This formula comes straight from arbitrage pricing theory. If the cash index is trading for $100 and 1-year interest rates are 5% then the future must trade for $105.13

100e^(5% * 1) = $105.13

What if it traded for $103?

  • Then you buy the future, short the cash index at $100
  • Earn $5.13 interest on the $100 you collect when you short the stocks in the index.
  • For simplicity imagine the index doesn’t move all year. It doesn’t matter if it did move since your market risk is hedged — you are short the index in the cash market and long the index via futures.
  • At expiration, your short stock position washes with the expiring future which will have decayed to par with the index or $100.
    [Warning: don’t trade this at home. I’m handwaving details. Operationally, the pricing is more intricate but conceptually it works just like this.]
  • P/L computation: You lost $3 on your futures position (bought for $103 and sold at $100).

    You broke even on the cash index (shorted and bought for $100)

    You earned $5.13 in interest

    Net P/L: $2.13 of riskless profit!

You can walk through the example of selling an overpriced future and buying the cash index. The point is to recognize that the future must be priced as Seʳᵗ to ensure no arbitrage. That’s the definition of fair value.
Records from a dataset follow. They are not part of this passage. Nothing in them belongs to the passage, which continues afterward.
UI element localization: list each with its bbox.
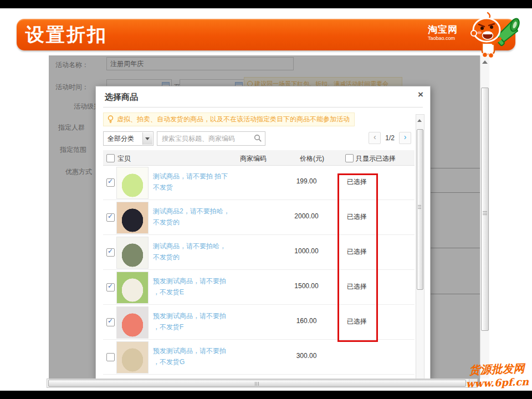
product-price: 1500.00 xyxy=(284,282,329,290)
watermark: 货源批发网 www.6pf.cn xyxy=(462,361,532,391)
warning-text: 虚拟、拍卖、自动发货的商品，以及不在该活动指定类目下的商品不能参加活动 xyxy=(117,115,350,123)
product-thumbnail[interactable] xyxy=(116,237,149,269)
row-checkbox[interactable] xyxy=(106,248,115,257)
selected-status: 已选择 xyxy=(337,247,376,257)
page-horizontal-scrollbar[interactable] xyxy=(47,378,469,388)
show-selected-only-label: 只显示已选择 xyxy=(356,154,396,163)
product-title-link[interactable]: 预发测试商品，请不要拍 ，不发货F xyxy=(153,310,247,332)
search-input[interactable] xyxy=(157,132,265,145)
table-row: 测试商品，请不要拍哈， 不发货的 1000.00 已选择 xyxy=(103,235,415,270)
row-checkbox[interactable] xyxy=(106,283,115,291)
dialog-list-scrollbar[interactable] xyxy=(416,114,424,379)
next-page-button[interactable]: › xyxy=(399,132,411,144)
product-price: 300.00 xyxy=(284,352,329,360)
product-thumbnail[interactable] xyxy=(116,272,149,304)
taobao-mascot-icon xyxy=(467,11,520,59)
selected-status: 已选择 xyxy=(337,212,376,222)
row-checkbox[interactable] xyxy=(106,353,115,361)
products-table-header: 宝贝 商家编码 价格(元) 只显示已选择 xyxy=(103,150,415,166)
category-dropdown[interactable]: 全部分类 xyxy=(103,131,154,146)
close-icon[interactable]: × xyxy=(418,89,423,100)
dialog-scroll-thumb[interactable] xyxy=(417,129,423,290)
product-price: 199.00 xyxy=(284,177,329,185)
column-price: 价格(元) xyxy=(300,154,324,163)
page-title: 设置折扣 xyxy=(25,22,108,48)
row-checkbox[interactable] xyxy=(106,178,115,187)
search-box xyxy=(157,131,265,146)
dialog-warning: 虚拟、拍卖、自动发货的商品，以及不在该活动指定类目下的商品不能参加活动 xyxy=(103,112,355,126)
table-row: 测试商品，请不要拍 拍下 不发货 199.00 已选择 xyxy=(103,165,415,200)
product-price: 1000.00 xyxy=(284,247,329,255)
pagination: ‹ 1/2 › xyxy=(369,132,411,144)
products-table-body: 测试商品，请不要拍 拍下 不发货 199.00 已选择 测试商品2，请不要拍哈，… xyxy=(103,165,415,375)
product-thumbnail[interactable] xyxy=(116,341,149,374)
product-title-link[interactable]: 预发测试商品，请不要拍 ，不发货G xyxy=(153,345,247,367)
dialog-title-divider xyxy=(103,107,423,108)
selected-status: 已选择 xyxy=(337,177,376,187)
show-selected-only-checkbox[interactable] xyxy=(345,154,354,162)
row-checkbox[interactable] xyxy=(106,318,115,326)
brand-domain: Taobao.com xyxy=(428,36,458,41)
table-row: 预发测试商品，请不要拍 ，不发货F 160.00 已选择 xyxy=(103,305,415,340)
brand-name: 淘宝网 xyxy=(428,25,458,34)
table-row: 预发测试商品，请不要拍 ，不发货G 300.00 xyxy=(103,340,415,375)
product-title-link[interactable]: 测试商品，请不要拍 拍下 不发货 xyxy=(153,171,247,193)
chevron-down-icon[interactable] xyxy=(142,132,152,145)
product-title-link[interactable]: 测试商品2，请不要拍哈， 不发货的 xyxy=(153,206,247,228)
dialog-title: 选择商品 xyxy=(105,92,138,103)
product-title-link[interactable]: 测试商品，请不要拍哈， 不发货的 xyxy=(153,241,247,263)
watermark-url: www.6pf.cn xyxy=(462,375,532,391)
category-dropdown-value: 全部分类 xyxy=(108,135,134,142)
table-row: 预发测试商品，请不要拍 ，不发货E 1500.00 已选择 xyxy=(103,270,415,305)
scroll-up-arrow-icon[interactable] xyxy=(417,117,422,122)
product-price: 2000.00 xyxy=(284,212,329,220)
product-thumbnail[interactable] xyxy=(116,202,149,234)
page-vertical-scrollbar[interactable] xyxy=(480,55,489,378)
selected-status: 已选择 xyxy=(337,317,376,326)
slide: 设置折扣 淘宝网 Taobao.com xyxy=(0,0,532,399)
selected-status: 已选择 xyxy=(337,282,376,291)
row-checkbox[interactable] xyxy=(106,213,115,222)
product-thumbnail[interactable] xyxy=(116,306,149,339)
header-banner: 设置折扣 淘宝网 Taobao.com xyxy=(17,19,515,50)
prev-page-button[interactable]: ‹ xyxy=(369,132,381,144)
product-price: 160.00 xyxy=(284,317,329,325)
product-thumbnail[interactable] xyxy=(116,167,149,199)
select-products-dialog: 选择商品 × 虚拟、拍卖、自动发货的商品，以及不在该活动指定类目下的商品不能参加… xyxy=(95,86,431,380)
lightbulb-icon xyxy=(107,115,114,124)
select-all-checkbox[interactable] xyxy=(106,154,115,162)
page-indicator: 1/2 xyxy=(385,134,395,142)
horizontal-scroll-thumb[interactable] xyxy=(48,380,466,387)
taobao-brand: 淘宝网 Taobao.com xyxy=(428,25,458,41)
search-icon[interactable] xyxy=(254,134,262,142)
product-title-link[interactable]: 预发测试商品，请不要拍 ，不发货E xyxy=(153,275,247,298)
top-black-bar xyxy=(0,0,532,8)
bottom-black-bar xyxy=(0,391,532,399)
vertical-scroll-thumb[interactable] xyxy=(481,88,489,331)
column-merchant-code: 商家编码 xyxy=(240,154,267,163)
table-row: 测试商品2，请不要拍哈， 不发货的 2000.00 已选择 xyxy=(103,200,415,235)
column-item: 宝贝 xyxy=(117,154,131,163)
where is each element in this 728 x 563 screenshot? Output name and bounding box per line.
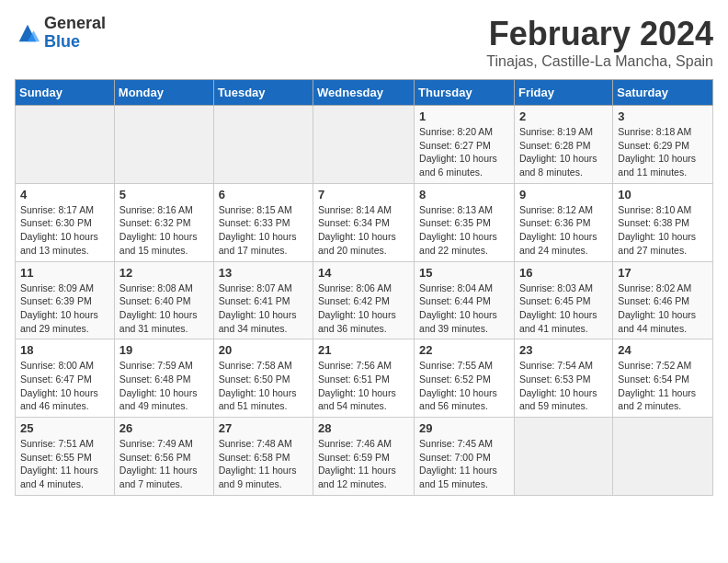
day-number: 5 [119, 188, 209, 201]
calendar-week-4: 25Sunrise: 7:51 AM Sunset: 6:55 PM Dayli… [16, 418, 713, 496]
calendar-cell: 12Sunrise: 8:08 AM Sunset: 6:40 PM Dayli… [114, 261, 213, 339]
calendar-cell: 27Sunrise: 7:48 AM Sunset: 6:58 PM Dayli… [213, 418, 313, 496]
calendar-cell: 26Sunrise: 7:49 AM Sunset: 6:56 PM Dayli… [114, 418, 213, 496]
day-info: Sunrise: 7:52 AM Sunset: 6:54 PM Dayligh… [618, 359, 708, 413]
calendar-cell [514, 418, 612, 496]
day-number: 2 [519, 109, 608, 123]
calendar-cell: 29Sunrise: 7:45 AM Sunset: 7:00 PM Dayli… [415, 418, 515, 496]
day-number: 20 [219, 343, 308, 357]
day-number: 22 [419, 343, 509, 357]
day-info: Sunrise: 7:51 AM Sunset: 6:55 PM Dayligh… [20, 437, 109, 491]
day-number: 27 [219, 421, 308, 435]
day-info: Sunrise: 8:02 AM Sunset: 6:46 PM Dayligh… [618, 282, 708, 336]
calendar-header-row: SundayMondayTuesdayWednesdayThursdayFrid… [16, 80, 713, 106]
day-info: Sunrise: 8:10 AM Sunset: 6:38 PM Dayligh… [618, 203, 708, 258]
location-title: Tinajas, Castille-La Mancha, Spain [486, 53, 713, 70]
day-info: Sunrise: 8:00 AM Sunset: 6:47 PM Dayligh… [20, 359, 109, 413]
day-number: 14 [318, 266, 409, 280]
logo: General Blue [15, 15, 106, 52]
day-number: 3 [618, 109, 708, 123]
calendar-cell: 11Sunrise: 8:09 AM Sunset: 6:39 PM Dayli… [16, 261, 115, 339]
day-number: 7 [318, 188, 409, 201]
day-number: 13 [219, 266, 308, 280]
page-header: General Blue February 2024 Tinajas, Cast… [15, 15, 713, 70]
day-info: Sunrise: 7:54 AM Sunset: 6:53 PM Dayligh… [519, 359, 608, 413]
header-tuesday: Tuesday [213, 80, 313, 106]
day-info: Sunrise: 7:58 AM Sunset: 6:50 PM Dayligh… [219, 359, 308, 413]
day-info: Sunrise: 8:04 AM Sunset: 6:44 PM Dayligh… [419, 282, 509, 336]
calendar-cell: 17Sunrise: 8:02 AM Sunset: 6:46 PM Dayli… [613, 261, 713, 339]
calendar-cell: 4Sunrise: 8:17 AM Sunset: 6:30 PM Daylig… [16, 183, 115, 261]
calendar-table: SundayMondayTuesdayWednesdayThursdayFrid… [15, 79, 713, 496]
day-number: 4 [20, 188, 109, 201]
calendar-cell: 24Sunrise: 7:52 AM Sunset: 6:54 PM Dayli… [613, 339, 713, 418]
header-saturday: Saturday [613, 80, 713, 106]
calendar-cell: 2Sunrise: 8:19 AM Sunset: 6:28 PM Daylig… [514, 106, 612, 184]
calendar-week-3: 18Sunrise: 8:00 AM Sunset: 6:47 PM Dayli… [16, 339, 713, 418]
calendar-cell: 25Sunrise: 7:51 AM Sunset: 6:55 PM Dayli… [16, 418, 115, 496]
day-number: 15 [419, 266, 509, 280]
day-number: 19 [119, 343, 209, 357]
day-info: Sunrise: 7:55 AM Sunset: 6:52 PM Dayligh… [419, 359, 509, 413]
day-number: 18 [20, 343, 109, 357]
calendar-cell: 15Sunrise: 8:04 AM Sunset: 6:44 PM Dayli… [415, 261, 515, 339]
calendar-cell: 21Sunrise: 7:56 AM Sunset: 6:51 PM Dayli… [313, 339, 415, 418]
day-info: Sunrise: 8:19 AM Sunset: 6:28 PM Dayligh… [519, 125, 608, 179]
day-number: 10 [618, 188, 708, 201]
day-info: Sunrise: 8:06 AM Sunset: 6:42 PM Dayligh… [318, 282, 409, 336]
calendar-cell: 8Sunrise: 8:13 AM Sunset: 6:35 PM Daylig… [415, 183, 515, 261]
calendar-week-0: 1Sunrise: 8:20 AM Sunset: 6:27 PM Daylig… [16, 106, 713, 184]
day-info: Sunrise: 8:20 AM Sunset: 6:27 PM Dayligh… [419, 125, 509, 179]
calendar-cell: 6Sunrise: 8:15 AM Sunset: 6:33 PM Daylig… [213, 183, 313, 261]
day-number: 16 [519, 266, 608, 280]
day-info: Sunrise: 8:12 AM Sunset: 6:36 PM Dayligh… [519, 203, 608, 258]
calendar-body: 1Sunrise: 8:20 AM Sunset: 6:27 PM Daylig… [16, 106, 713, 496]
header-thursday: Thursday [415, 80, 515, 106]
header-sunday: Sunday [16, 80, 115, 106]
calendar-cell: 13Sunrise: 8:07 AM Sunset: 6:41 PM Dayli… [213, 261, 313, 339]
day-info: Sunrise: 7:46 AM Sunset: 6:59 PM Dayligh… [318, 437, 409, 491]
calendar-cell [16, 106, 115, 184]
day-number: 23 [519, 343, 608, 357]
calendar-cell: 3Sunrise: 8:18 AM Sunset: 6:29 PM Daylig… [613, 106, 713, 184]
logo-blue-text: Blue [44, 33, 106, 52]
calendar-cell: 19Sunrise: 7:59 AM Sunset: 6:48 PM Dayli… [114, 339, 213, 418]
day-number: 25 [20, 421, 109, 435]
calendar-cell: 22Sunrise: 7:55 AM Sunset: 6:52 PM Dayli… [415, 339, 515, 418]
day-info: Sunrise: 7:56 AM Sunset: 6:51 PM Dayligh… [318, 359, 409, 413]
calendar-cell [613, 418, 713, 496]
day-info: Sunrise: 7:45 AM Sunset: 7:00 PM Dayligh… [419, 437, 509, 491]
day-number: 6 [219, 188, 308, 201]
calendar-cell: 9Sunrise: 8:12 AM Sunset: 6:36 PM Daylig… [514, 183, 612, 261]
day-number: 21 [318, 343, 409, 357]
day-info: Sunrise: 7:59 AM Sunset: 6:48 PM Dayligh… [119, 359, 209, 413]
calendar-cell: 5Sunrise: 8:16 AM Sunset: 6:32 PM Daylig… [114, 183, 213, 261]
calendar-cell: 20Sunrise: 7:58 AM Sunset: 6:50 PM Dayli… [213, 339, 313, 418]
day-number: 26 [119, 421, 209, 435]
day-number: 8 [419, 188, 509, 201]
day-number: 17 [618, 266, 708, 280]
header-friday: Friday [514, 80, 612, 106]
logo-icon [15, 20, 40, 46]
logo-general-text: General [44, 15, 106, 33]
day-info: Sunrise: 8:15 AM Sunset: 6:33 PM Dayligh… [219, 203, 308, 258]
month-title: February 2024 [486, 15, 713, 53]
day-info: Sunrise: 7:48 AM Sunset: 6:58 PM Dayligh… [219, 437, 308, 491]
day-info: Sunrise: 8:18 AM Sunset: 6:29 PM Dayligh… [618, 125, 708, 179]
day-number: 28 [318, 421, 409, 435]
day-number: 1 [419, 109, 509, 123]
calendar-cell: 1Sunrise: 8:20 AM Sunset: 6:27 PM Daylig… [415, 106, 515, 184]
calendar-cell [213, 106, 313, 184]
header-monday: Monday [114, 80, 213, 106]
header-wednesday: Wednesday [313, 80, 415, 106]
calendar-cell [313, 106, 415, 184]
day-number: 29 [419, 421, 509, 435]
calendar-cell: 7Sunrise: 8:14 AM Sunset: 6:34 PM Daylig… [313, 183, 415, 261]
day-number: 24 [618, 343, 708, 357]
day-info: Sunrise: 8:08 AM Sunset: 6:40 PM Dayligh… [119, 282, 209, 336]
day-number: 9 [519, 188, 608, 201]
calendar-week-1: 4Sunrise: 8:17 AM Sunset: 6:30 PM Daylig… [16, 183, 713, 261]
day-info: Sunrise: 8:07 AM Sunset: 6:41 PM Dayligh… [219, 282, 308, 336]
day-number: 12 [119, 266, 209, 280]
day-info: Sunrise: 8:16 AM Sunset: 6:32 PM Dayligh… [119, 203, 209, 258]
You may have noticed that a future must have several greeks. Let’s list them:

  • Theta: the future decays as time passes. If it was a 1-day future it would only incorporate a single day’s interest in its fair value. In our example, the future was $103 and decayed to $100 over the course of the year as the index was unchanged. The daily theta is exactly worth 1 day’s interest.
  • Rho: The future’s fair value changes with interest rates. If the rate was 6% the future would be worth $106.18. So the future has $1.05 of sensitivity per 100 bps change in rates.
  • Delta: Yes the future even has a delta with respect to the underlying! Imagine the index doubled from $100 to $200. The new future fair value assuming 5% interest rates would be $210.25.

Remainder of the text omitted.